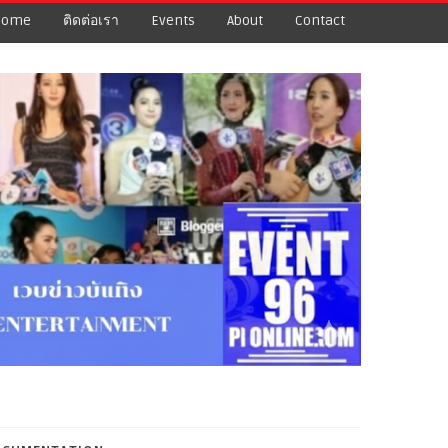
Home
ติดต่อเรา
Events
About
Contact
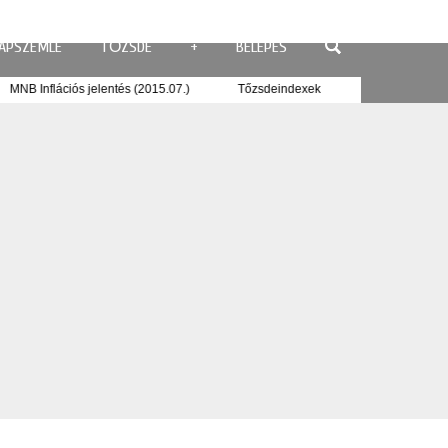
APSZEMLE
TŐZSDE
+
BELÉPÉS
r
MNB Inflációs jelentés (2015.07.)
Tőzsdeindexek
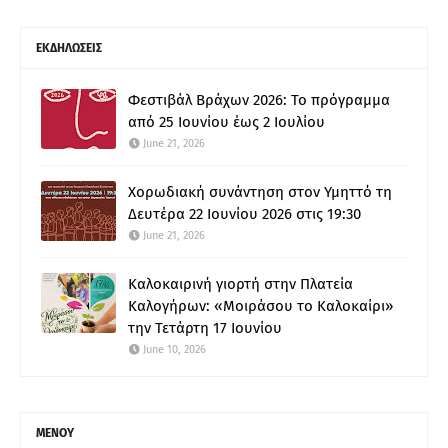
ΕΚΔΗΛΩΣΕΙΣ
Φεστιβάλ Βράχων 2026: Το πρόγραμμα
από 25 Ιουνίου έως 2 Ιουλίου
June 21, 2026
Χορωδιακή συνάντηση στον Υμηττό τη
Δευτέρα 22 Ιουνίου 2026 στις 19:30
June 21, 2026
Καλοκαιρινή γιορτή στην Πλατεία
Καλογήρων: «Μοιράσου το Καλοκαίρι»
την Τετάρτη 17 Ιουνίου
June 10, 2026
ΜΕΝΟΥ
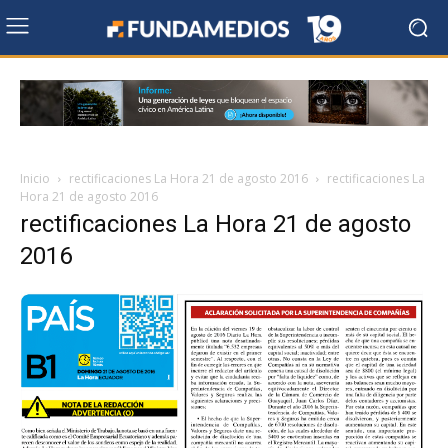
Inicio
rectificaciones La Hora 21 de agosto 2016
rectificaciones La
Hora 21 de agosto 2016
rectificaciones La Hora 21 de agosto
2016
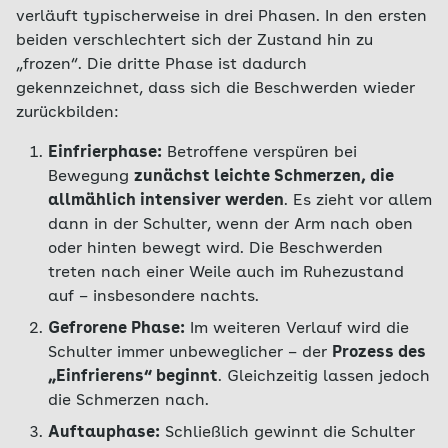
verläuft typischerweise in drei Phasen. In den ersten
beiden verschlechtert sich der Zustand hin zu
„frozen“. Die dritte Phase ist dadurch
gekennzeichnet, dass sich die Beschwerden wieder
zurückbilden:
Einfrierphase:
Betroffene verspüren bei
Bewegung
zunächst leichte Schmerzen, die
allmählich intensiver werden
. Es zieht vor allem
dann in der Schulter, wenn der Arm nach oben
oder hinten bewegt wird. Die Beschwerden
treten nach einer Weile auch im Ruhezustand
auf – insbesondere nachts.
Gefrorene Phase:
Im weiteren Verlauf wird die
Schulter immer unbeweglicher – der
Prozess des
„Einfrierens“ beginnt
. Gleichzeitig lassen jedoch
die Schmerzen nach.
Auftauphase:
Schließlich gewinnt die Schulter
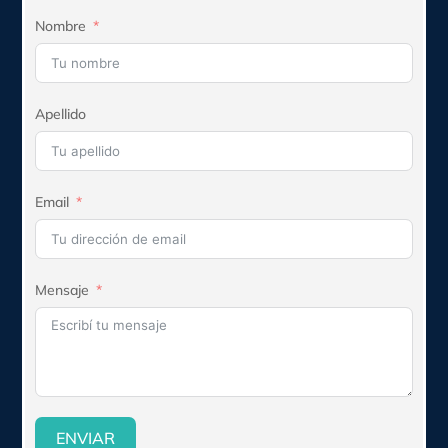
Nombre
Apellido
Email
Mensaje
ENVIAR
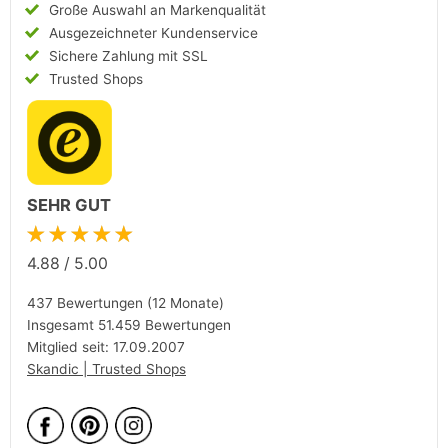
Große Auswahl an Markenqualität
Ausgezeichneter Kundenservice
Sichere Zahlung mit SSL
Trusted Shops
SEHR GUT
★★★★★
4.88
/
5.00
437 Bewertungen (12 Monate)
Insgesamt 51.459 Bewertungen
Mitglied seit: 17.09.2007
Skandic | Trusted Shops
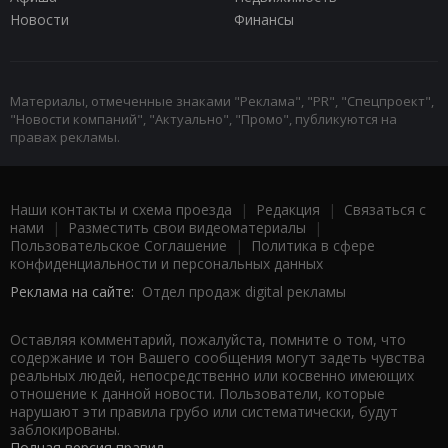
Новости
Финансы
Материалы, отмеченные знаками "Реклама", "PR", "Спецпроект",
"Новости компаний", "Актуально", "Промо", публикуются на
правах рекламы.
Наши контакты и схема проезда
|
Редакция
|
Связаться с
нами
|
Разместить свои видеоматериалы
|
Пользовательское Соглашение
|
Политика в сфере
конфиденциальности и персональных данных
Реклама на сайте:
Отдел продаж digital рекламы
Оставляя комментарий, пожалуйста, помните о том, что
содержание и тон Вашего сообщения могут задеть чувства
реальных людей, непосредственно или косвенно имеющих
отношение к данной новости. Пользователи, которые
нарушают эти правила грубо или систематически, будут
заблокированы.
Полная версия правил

+++

**What you have to do:**
Could you output all of the records exactly, without their pictures?

**Answer below:**
Home
ติดต่อเรา
Events
About
Contact
APSZEMLE
TŐZSDE
+
BELÉPÉS
r
MNB Inflációs jelentés (2015.07.)
Tőzsdeindexek
ΕΚΔΗΛΩΣΕΙΣ
Φεστιβάλ Βράχων 2026: Το πρόγραμμα
από 25 Ιουνίου έως 2 Ιουλίου
June 21, 2026
Χορωδιακή συνάντηση στον Υμηττό τη
Δευτέρα 22 Ιουνίου 2026 στις 19:30
June 21, 2026
Καλοκαιρινή γιορτή στην Πλατεία
Καλογήρων: «Μοιράσου το Καλοκαίρι»
την Τετάρτη 17 Ιουνίου
June 10, 2026
ΜΕΝΟΥ
Inicio
rectificaciones La Hora 21 de agosto 2016
rectificaciones La
Hora 21 de agosto 2016
rectificaciones La Hora 21 de agosto
2016
verläuft typischerweise in drei Phasen. In den ersten
beiden verschlechtert sich der Zustand hin zu
„frozen“. Die dritte Phase ist dadurch
gekennzeichnet, dass sich die Beschwerden wieder
zurückbilden:
Einfrierphase:
Betroffene verspüren bei
Bewegung
zunächst leichte Schmerzen, die
allmählich intensiver werden
. Es zieht vor allem
dann in der Schulter, wenn der Arm nach oben
oder hinten bewegt wird. Die Beschwerden
treten nach einer Weile auch im Ruhezustand
auf – insbesondere nachts.
Gefrorene Phase:
Im weiteren Verlauf wird die
Schulter immer unbeweglicher – der
Prozess des
„Einfrierens“ beginnt
. Gleichzeitig lassen jedoch
die Schmerzen nach.
Auftauphase:
Schließlich gewinnt die Schulter
Nombre
Apellido
Email
Mensaje
ENVIAR
Große Auswahl an Markenqualität
Ausgezeichneter Kundenservice
Sichere Zahlung mit SSL
Trusted Shops
SEHR GUT
★★★★★
4.88
/
5.00
437 Bewertungen (12 Monate)
Insgesamt 51.459 Bewertungen
Mitglied seit: 17.09.2007
Skandic | Trusted Shops
Новости
Финансы
Материалы, отмеченные знаками "Реклама", "PR", "Спецпроект",
"Новости компаний", "Актуально", "Промо", публикуются на
правах рекламы.
Наши контакты и схема проезда
|
Редакция
|
Связаться с
нами
|
Разместить свои видеоматериалы
|
Пользовательское Соглашение
|
Политика в сфере
конфиденциальности и персональных данных
Реклама на сайте:
Отдел продаж digital рекламы
Оставляя комментарий, пожалуйста, помните о том, что
содержание и тон Вашего сообщения могут задеть чувства
реальных людей, непосредственно или косвенно имеющих
отношение к данной новости. Пользователи, которые
нарушают эти правила грубо или систематически, будут
заблокированы.
Полная версия правил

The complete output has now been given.